Study Cites High Ozone In A Dozen Counties A Report By The American Lung Association Said The Counties Had Too Many Days When Ozone Was A Hazard.

Posted: May 24, 2000

Marie Curtis, executive director of the New Jersey Environmental Lobby, was not the least bit startled by the Garden State's pitiful showing in the ozone air pollution study released by the American Lung Association yesterday.

The association gave failing grades to a dozen New Jersey counties in a study of ozone pollution, and Camden County is the worst offender, according to the report based on federal Environmental Protection Agency ozone data from 1996 through 1998.

"I was not at all surprised," said Curtis, who lobbies in Trenton on behalf of about 100 state and regional environmental groups. "For the last few years, Camden County and Camden City have been right up there in ozone days. . . . We've seen it coming."

Indeed, New Jersey - particularly South Jersey - has been struggling to improve air quality since the federal government began pressuring the state to do so in the mid-1990s.

Curtis said South Jersey's ozone problems were compounded by winds that bring in smog from Philadelphia, Delaware, and the coal-fueled power plants of the Midwest.

But she said the most significant reason for the high ozone levels was that too many cars were not receiving proper emissions scrutiny.

The state has tried to improve air quality by using advanced equipment to test emissions. But critics said the state needed to make better use of the equipment.

"The American Lung Association report shows that the state of New Jersey has failed to improve air quality and protect the health concerns of the people of this state," said Jeff Tittel, director of the New Jersey chapter of the Sierra Club. "This isn't about statistics. This is about people's health."

The lung association concluded that 132.5 million Americans have elevated health risks because of air pollution, and it named the Philadelphia-Wilmington-Atlantic City region, including northern South Jersey, as one of the 13 most polluted metropolitan areas.

Sunlight combines with heat and pollutants from automobiles, factories and power plants to produce ozone, a pungent gas that inflames lungs and breathing passages.

Using EPA standards, the association counted the number of days during the three years that posed a health risk to some people, such as children or people with respiratory conditions. It also tracked days with unhealthy and very unhealthy ozone levels.

Camden County led the state and was No. 21 in the nation with 71 days with unhealthful ozone levels, including eight days that posed health risks to all people. Ocean County followed with 62 days.

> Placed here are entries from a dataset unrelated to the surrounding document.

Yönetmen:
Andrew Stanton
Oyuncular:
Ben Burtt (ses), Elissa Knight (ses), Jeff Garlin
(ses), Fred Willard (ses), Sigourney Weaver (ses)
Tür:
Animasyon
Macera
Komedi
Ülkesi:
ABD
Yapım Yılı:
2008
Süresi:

Bob Lentine, assistant chief of the Camden County Department of Health and Human Services, said that he was concerned about the report but that the county could do little since air-quality standards are controlled at the state and federal levels.

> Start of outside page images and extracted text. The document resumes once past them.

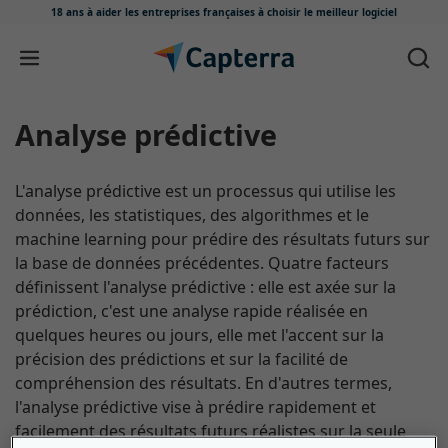
18 ans à aider les entreprises françaises
à choisir le meilleur logiciel
Passer au contenu
analyse prédictive
L'analyse prédictive est un processus qui utilise les
données, les statistiques, des algorithmes et le
machine learning pour prédire des résultats futurs sur
la base de données précédentes. Quatre facteurs
définissent l'analyse prédictive : elle est axée sur la
prédiction, c'est une analyse rapide réalisée en
quelques heures ou jours, elle met l'accent sur la
précision des prédictions et sur la facilité de
compréhension des résultats. En d'autres termes,
l'analyse prédictive vise à prédire rapidement et
facilement des résultats futurs réalistes sur la seule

He did say the state seems committed to improving air quality in Camden County. The county is conducting state-mandated studies to figure out how carcinogens that are related to hospital disinfection supplies, dry cleaning and pesticides are getting into the air.

Other counties cited in the report were Atlantic (53 days), Gloucester (51 days), Hunterdon (47 days), Morris (45 days), Mercer (44 days), Monmouth (43 days), Middlesex (40 days), Cumberland (37 days), Hudson (20 days) and Essex (14 days).

Aamer Madhani's e-mail address is amadhani@phillynews.com

* This article contains information from the Associated Press.